Under the minimum access opportunities of the WTO
Agreement on Agriculture, the quantity of most agricultural imports subject to tariff
quota commitments is to increase progressively by around 67 per cent by 2004; however,
there will be no increases for a number of items including milk, grains and sugar. The
mechanism for the administration of tariff quotas was to enter into force in 1996.

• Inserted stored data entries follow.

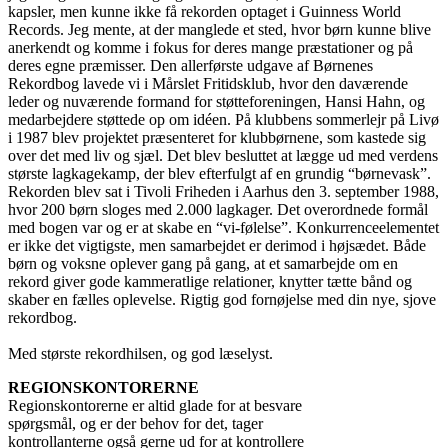
kapsler, men kunne ikke få rekorden optaget i Guinness World
Records. Jeg mente, at der manglede et sted, hvor børn kunne blive
anerkendt og komme i fokus for deres mange præstationer og på
deres egne præmisser. Den allerførste udgave af Børnenes
Rekordbog lavede vi i Mårslet Fritidsklub, hvor den daværende
leder og nuværende formand for støtteforeningen, Hansi Hahn, og
medarbejdere støttede op om idéen. På klubbens sommerlejr på Livø
i 1987 blev projektet præsenteret for klubbørnene, som kastede sig
over det med liv og sjæl. Det blev besluttet at lægge ud med verdens
største lagkagekamp, der blev efterfulgt af en grundig “børnevask”.
Rekorden blev sat i Tivoli Friheden i Aarhus den 3. september 1988,
hvor 200 børn sloges med 2.000 lagkager. Det overordnede formål
med bogen var og er at skabe en “vi-følelse”. Konkurrenceelementet
er ikke det vigtigste, men samarbejdet er derimod i højsædet. Både
børn og voksne oplever gang på gang, at et samarbejde om en
rekord giver gode kammeratlige relationer, knytter tætte bånd og
skaber en fælles oplevelse. Rigtig god fornøjelse med din nye, sjove
rekordbog.
Med største rekordhilsen, og god læselyst.
REGIONSKONTORERNE
Regionskontorerne er altid glade for at besvare
spørgsmål, og er der behov for det, tager
kontrollanterne også gerne ud for at kontrollere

Venezuela maintains Special Safeguards Provisions on 76 agricultural items. Under its
obligations relating to the Aggregate Measurement of Support (AMS), Venezuela is expected
to reduce support to domestic producers through price fixing and input subsidies, by 13.3
per cent.
Protection of intellectual property rights is based
on domestic legislation introduced in 1993 and complementary Andean Group measures of
1994. The new legislation covers a broad range of works but problems allegedly exist with
its enforcement. Venezuela is a signatory to almost all major international conventions on
intellectual property, trademarks, copyrights and patent protection, and is a member of
the World Intellectual Property Organization. The authorities consider that the
implementation of the Agreement on TRIPS should require no significant changes, except for
some border measures where modifications are under way.
Sectoral policies
Under the reforms initiated in 1989, serious efforts
were made to reduce the anti-export bias of earlier policies, including through
privatization and deregulation of the economy. However, such a bias persists through the
continued application of sectoral policies favouring "activity leader" groups.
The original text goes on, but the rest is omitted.